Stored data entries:
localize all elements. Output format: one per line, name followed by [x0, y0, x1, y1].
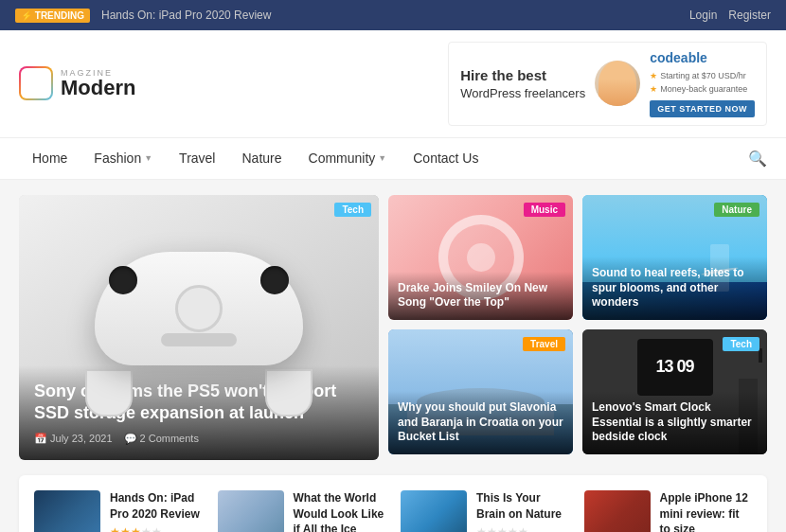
article-brain-thumb: [401, 490, 467, 532]
logo-icon: [19, 66, 53, 100]
banner-right: codeable Starting at $70 USD/hr Money-ba…: [650, 50, 755, 117]
article-iphone-thumb: [584, 490, 651, 532]
header: MAGZINE Modern Hire the best WordPress f…: [0, 30, 786, 138]
community-arrow: ▼: [378, 153, 386, 163]
top-bar-right: Login Register: [689, 9, 771, 22]
article-ipad-stars: ★★★★★: [110, 525, 203, 532]
article-iphone-info: Apple iPhone 12 mini review: fit to size…: [660, 490, 753, 532]
music-tag: Music: [524, 203, 565, 217]
article-ipad-thumb: [34, 490, 100, 532]
small-card-travel[interactable]: Travel Why you should put Slavonia and B…: [388, 329, 573, 454]
music-overlay: Drake Joins Smiley On New Song "Over the…: [388, 272, 573, 320]
article-ipad-info: Hands On: iPad Pro 2020 Review ★★★★★ ♡ 2…: [110, 490, 203, 532]
fashion-arrow: ▼: [144, 153, 152, 163]
tech2-title: Lenovo's Smart Clock Essential is a slig…: [592, 400, 758, 445]
trending-article[interactable]: Hands On: iPad Pro 2020 Review: [101, 9, 271, 22]
featured-date: 📅 July 23, 2021: [34, 433, 113, 445]
logo-text: MAGZINE Modern: [61, 69, 135, 98]
travel-overlay: Why you should put Slavonia and Baranja …: [388, 391, 573, 454]
banner-person: [595, 61, 640, 106]
nav-travel[interactable]: Travel: [166, 139, 228, 177]
nav-home[interactable]: Home: [19, 139, 80, 177]
article-brain-info: This Is Your Brain on Nature ★★★★★ ♡ 1 l…: [476, 490, 569, 532]
featured-tag: Tech: [334, 203, 371, 217]
featured-comments: 💬 2 Comments: [124, 433, 199, 445]
article-iphone[interactable]: Apple iPhone 12 mini review: fit to size…: [584, 490, 753, 532]
small-cards-grid: Music Drake Joins Smiley On New Song "Ov…: [388, 195, 767, 460]
featured-large-card[interactable]: Tech Sony confirms the PS5 won't support…: [19, 195, 379, 460]
article-world-title: What the World Would Look Like if All th…: [294, 490, 386, 532]
article-ipad[interactable]: Hands On: iPad Pro 2020 Review ★★★★★ ♡ 2…: [34, 490, 203, 532]
banner-ad[interactable]: Hire the best WordPress freelancers code…: [448, 42, 767, 126]
main-grid: Tech Sony confirms the PS5 won't support…: [0, 180, 786, 475]
banner-cta-button[interactable]: GET STARTED NOW: [650, 100, 755, 117]
article-brain-stars: ★★★★★: [476, 525, 569, 532]
nav-contact[interactable]: Contact Us: [400, 139, 491, 177]
small-card-tech2[interactable]: 13 09 Tech Lenovo's Smart Clock Essentia…: [582, 329, 767, 454]
banner-features: Starting at $70 USD/hr Money-back guaran…: [650, 69, 755, 97]
article-world[interactable]: What the World Would Look Like if All th…: [218, 490, 386, 532]
top-bar: ⚡ TRENDING Hands On: iPad Pro 2020 Revie…: [0, 0, 786, 30]
search-icon[interactable]: 🔍: [748, 150, 767, 168]
top-bar-left: ⚡ TRENDING Hands On: iPad Pro 2020 Revie…: [15, 9, 271, 23]
travel-title: Why you should put Slavonia and Baranja …: [398, 400, 563, 445]
logo-main: Modern: [61, 78, 135, 98]
music-title: Drake Joins Smiley On New Song "Over the…: [398, 281, 563, 310]
trending-badge: ⚡ TRENDING: [15, 9, 90, 23]
articles-row: Hands On: iPad Pro 2020 Review ★★★★★ ♡ 2…: [19, 475, 767, 532]
article-brain-title: This Is Your Brain on Nature: [476, 490, 569, 523]
small-card-nature[interactable]: Nature Sound to heal reefs, bites to spu…: [582, 195, 767, 320]
nature-tag: Nature: [714, 203, 759, 217]
nav-fashion[interactable]: Fashion ▼: [80, 139, 166, 177]
nature-overlay: Sound to heal reefs, bites to spur bloom…: [582, 257, 767, 320]
banner-text: Hire the best WordPress freelancers: [460, 65, 585, 102]
tech2-overlay: Lenovo's Smart Clock Essential is a slig…: [582, 391, 767, 454]
small-card-music[interactable]: Music Drake Joins Smiley On New Song "Ov…: [388, 195, 573, 320]
featured-meta: 📅 July 23, 2021 💬 2 Comments: [34, 433, 364, 445]
article-brain[interactable]: This Is Your Brain on Nature ★★★★★ ♡ 1 l…: [401, 490, 569, 532]
main-nav: Home Fashion ▼ Travel Nature Community ▼…: [0, 138, 786, 180]
article-world-thumb: [218, 490, 284, 532]
nav-community[interactable]: Community ▼: [295, 139, 401, 177]
article-iphone-title: Apple iPhone 12 mini review: fit to size: [660, 490, 753, 532]
article-ipad-title: Hands On: iPad Pro 2020 Review: [110, 490, 203, 523]
tech2-tag: Tech: [723, 337, 759, 351]
article-world-info: What the World Would Look Like if All th…: [294, 490, 386, 532]
travel-tag: Travel: [523, 337, 565, 351]
login-link[interactable]: Login: [689, 9, 717, 22]
nav-links: Home Fashion ▼ Travel Nature Community ▼…: [19, 139, 491, 177]
logo[interactable]: MAGZINE Modern: [19, 66, 135, 100]
register-link[interactable]: Register: [728, 9, 771, 22]
nav-nature[interactable]: Nature: [228, 139, 295, 177]
nature-title: Sound to heal reefs, bites to spur bloom…: [592, 266, 758, 310]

## PROBLEM REQUIREMENTS
Show the lines above that include "banner".

## COMPLETED TASK
banner-right: codeable Starting at $70 USD/hr Money-ba…: [650, 50, 755, 117]
banner-person: [595, 61, 640, 106]
banner-ad[interactable]: Hire the best WordPress freelancers code…: [448, 42, 767, 126]
banner-cta-button[interactable]: GET STARTED NOW: [650, 100, 755, 117]
banner-features: Starting at $70 USD/hr Money-back guaran…: [650, 69, 755, 97]
banner-text: Hire the best WordPress freelancers: [460, 65, 585, 102]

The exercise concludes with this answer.